How to complete this task:
Below are records to return verbatim; the pictures are to be dropped.

::::::::

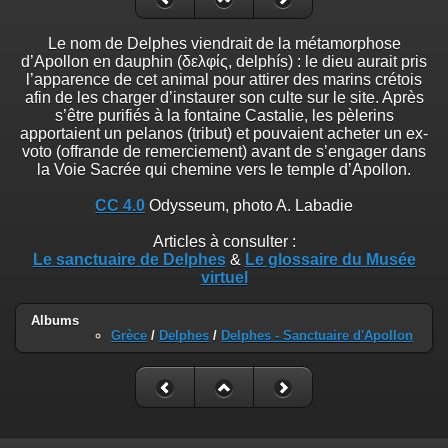
Le nom de Delphes viendrait de la métamorphose
d’Apollon en dauphin (δελφίς, delphís) : le dieu aurait pris
l’apparence de cet animal pour attirer des marins crétois
afin de les charger d’instaurer son culte sur le site. Après
s’être purifiés à la fontaine Castalie, les pèlerins
apportaient un pelanos (tribut) et pouvaient acheter un ex-
voto (offrande de remerciement) avant de s’engager dans
la Voie Sacrée qui chemine vers le temple d’Apollon.
CC 4.0
Odysseum, photo A. Labadie
Articles à consulter :
Le sanctuaire de Delphes
&
Le glossaire du Musée
virtuel
Albums
Grèce
/
Delphes
/
Delphes - Sanctuaire d'Apollon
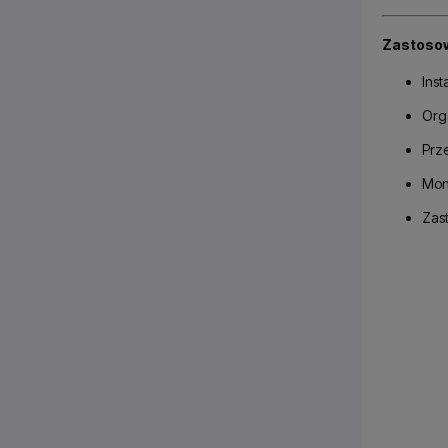
Zastoso
Inst
Org
Prz
Mon
Zas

::::::::

Output:
Le nom de Delphes viendrait de la métamorphose
d’Apollon en dauphin (δελφίς, delphís) : le dieu aurait pris
l’apparence de cet animal pour attirer des marins crétois
afin de les charger d’instaurer son culte sur le site. Après
s’être purifiés à la fontaine Castalie, les pèlerins
apportaient un pelanos (tribut) et pouvaient acheter un ex-
voto (offrande de remerciement) avant de s’engager dans
la Voie Sacrée qui chemine vers le temple d’Apollon.
CC 4.0
Odysseum, photo A. Labadie
Articles à consulter :
Le sanctuaire de Delphes
&
Le glossaire du Musée
virtuel
Albums
Grèce
/
Delphes
/
Delphes - Sanctuaire d'Apollon
Zastoso
Inst
Org
Prz
Mon
Zas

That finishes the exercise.